4º Tabu: Crianças especiais não têm consciência de sua limitação.

No grupo havia algumas crianças e adolescentes que apresentavam comportamentos de liderança, entretanto, havia um garoto, de aproximadamente quatorze anos, que realmente era o líder do grupo. Ele tomava a frente em praticamente todas as atividades e freqüentemente pediam a ele que fosse o porta-voz dos outros. Tratava-se de um garoto muito comunicativo e dinâmico, seu grau de comprometimento não era muito perceptível, pois ele conseguia escrever e ler coisas básicas com pouca dificuldade. Quando eu chegava, era o primeiro a vir oferecer ajuda para arrumar as carteiras e perguntar qual era a atividade do dia. Enquanto os trabalhos eram realizados, eu costumava ficar andando pela sala e perguntando a cada um como estava se saindo. Certa vez, ao passar por ele e perguntar se estava tudo bem, ouvi como resposta: “Claro que estou, isso aqui eu consigo fazer. Eu não sei se você sabe que eu sei ler e escrever e até freqüentei a escola normal, porém tem certas coisas que na escola que eu não consigo fazer. Aqui nesta escola eu posso fazer tudo, diferente da escola normal, porque aqui eu consigo fazer toda a minha lição e também participo da oficina e lá eu consigo fazer muitas coisas bonitas. Quando eu brigo com o meu irmão ele me xinga de retardado, mas eu sei que eu não sou, porque apesar de não conseguir fazer a lição da escola normal eu consigo fazer coisas bonitas na oficina e tenho certeza que ele não consegue, nem se tentasse...”.

5º Tabu: Eu vou ensinar a crianças especiais.

De fato esse tabu é o mais abrangente, pois, muitas vezes, quando um profissional escolhe trabalhar com a área de educação especial, parte do pressuposto que vai contribuir e ensinar às crianças. Mas o que a realidade nos mostra é que, no plano das relações humanas, essas crianças têm muito a nos ensinar e nos surpreendem a cada dia. Nós, profissionais, contribuímos para o desenvolvimento cognitivo e motor dessas crianças, mas quando da interação com elas, descobrimos seu vasto mundo interior e o quanto a relação de aprendizagem poderá ser recíproca.

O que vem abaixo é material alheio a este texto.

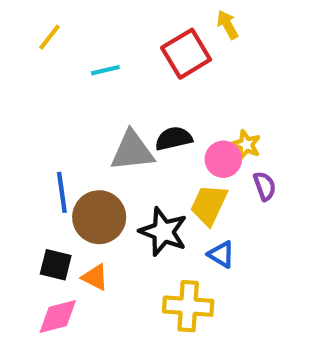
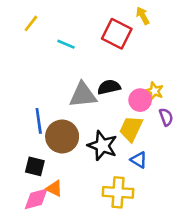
red square: (186, 54) -> (117, 34), turned -32
cyan line: (105, 70) -> (66, 44), turned 36
orange triangle: (95, 277) -> (54, 188), moved

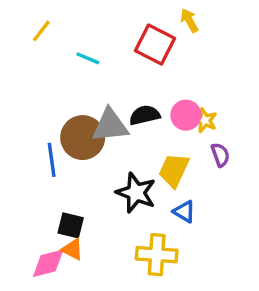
pink circle: (140, 100) -> (186, 115), moved
brown circle: (62, 136) -> (83, 138), moved
black square: (35, 166) -> (71, 225), moved

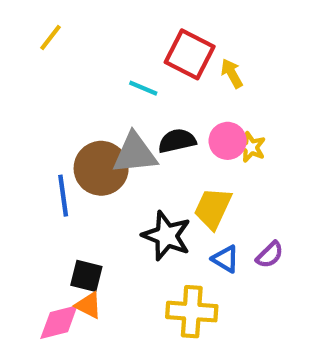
yellow arrow: (189, 20) -> (232, 73), moved
cyan line: (88, 58) -> (143, 88), moved
purple semicircle: (220, 155) -> (270, 255), moved, turned 65

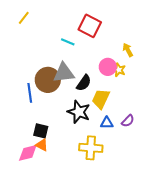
yellow arrow: (232, 73) -> (128, 50), moved
black semicircle: (177, 141) -> (84, 83), moved, turned 138
blue triangle: (225, 259) -> (107, 123), turned -32

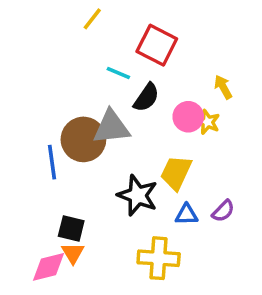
yellow line: (24, 18) -> (92, 19), moved
black semicircle: (84, 83) -> (146, 98), moved
orange triangle: (42, 145) -> (73, 253), turned 32

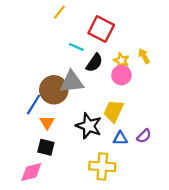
yellow star: (207, 122) -> (121, 61), moved
blue line: (52, 162) -> (34, 104), turned 40
orange triangle: (73, 253) -> (47, 122), moved

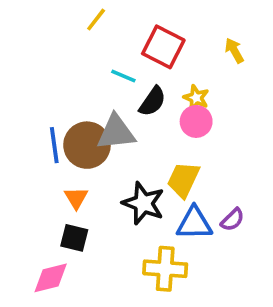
yellow arrow: (144, 56) -> (234, 51), moved
blue line: (34, 104) -> (54, 145), moved, turned -40
blue triangle: (120, 138) -> (194, 223), size x1.5

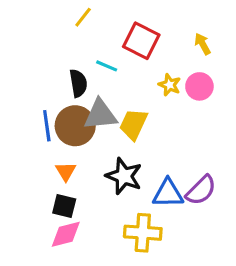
black semicircle: (152, 101) -> (78, 83), moved, turned -44
pink circle: (196, 121) -> (199, 86), moved
yellow trapezoid: (183, 180) -> (133, 124), moved
purple semicircle: (232, 220) -> (201, 190), size x1.5
pink diamond: (51, 278) -> (66, 234), moved

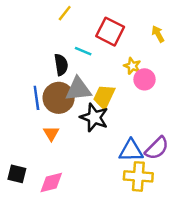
pink circle: (199, 86) -> (144, 79), moved
black star: (124, 176) -> (94, 117), moved
black square: (64, 206) -> (17, 174), moved
yellow cross: (143, 233) -> (138, 176), moved

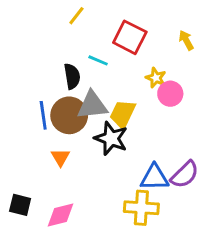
yellow cross: (138, 176) -> (141, 208), moved

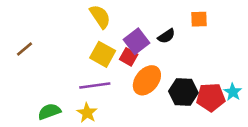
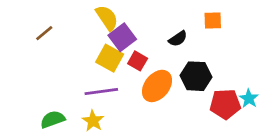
purple square: (136, 41) -> (122, 37), moved
brown line: (25, 49) -> (44, 33), moved
black hexagon: (183, 92) -> (196, 76), moved

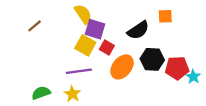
purple square: (122, 37) -> (95, 29), turned -36
black semicircle: (178, 39) -> (138, 30), size x1.5
red pentagon: (225, 104) -> (177, 68), moved

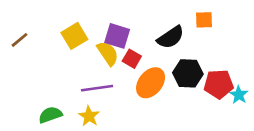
yellow semicircle: (83, 14) -> (108, 53), moved
brown line: (35, 26) -> (20, 40), moved
yellow square: (85, 45) -> (74, 36), moved, turned 30

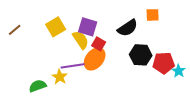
orange ellipse: (151, 83) -> (95, 59), moved
yellow star: (89, 116) -> (60, 77), moved

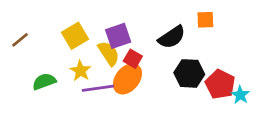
purple square: (88, 27) -> (118, 36), turned -36
red pentagon: (164, 63) -> (220, 84), turned 30
yellow star: (60, 77) -> (80, 71), moved
green semicircle: (38, 86) -> (44, 82), moved

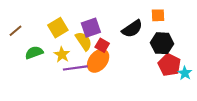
black hexagon: (189, 73) -> (162, 43), moved
green semicircle: (44, 82) -> (34, 52), moved

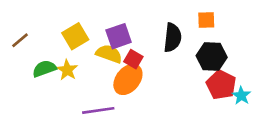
black semicircle: (132, 29) -> (172, 38), turned -50
yellow semicircle: (84, 41) -> (109, 54), turned -36
yellow star: (62, 55) -> (67, 70), moved
purple line: (75, 68) -> (98, 110), moved

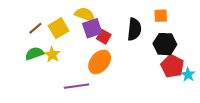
brown line: (20, 40) -> (35, 28), moved
yellow semicircle: (109, 54) -> (85, 15), moved
red square: (133, 59) -> (104, 37), moved

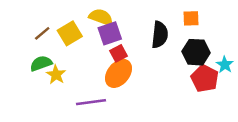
red square: (104, 37) -> (118, 53), moved, turned 32
yellow star: (52, 55) -> (56, 75), moved
cyan star: (188, 75) -> (225, 65), moved

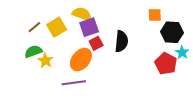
black semicircle: (160, 35) -> (121, 41), moved
black hexagon: (196, 52) -> (172, 32), moved
orange ellipse: (118, 73) -> (81, 60), moved

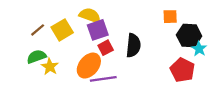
cyan star: (182, 52) -> (199, 49), moved
purple line: (74, 83) -> (103, 79), moved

Minha convivência com essas crianças durou um ano todo e, durante esse tempo, a maior lição que aprendi foi que se nós conseguíssemos desenvolver nossa sensibilidade para expressar nossas emoções e sentimentos como elas o fazem, certamente seríamos pessoas mais espontâneas e verdadeira e, quem sabe, teríamos um mundo bem melhor!

 

1 Psicóloga e Mestranda no Programa de Estudos Pós-Graduados da Universidade São Francisco.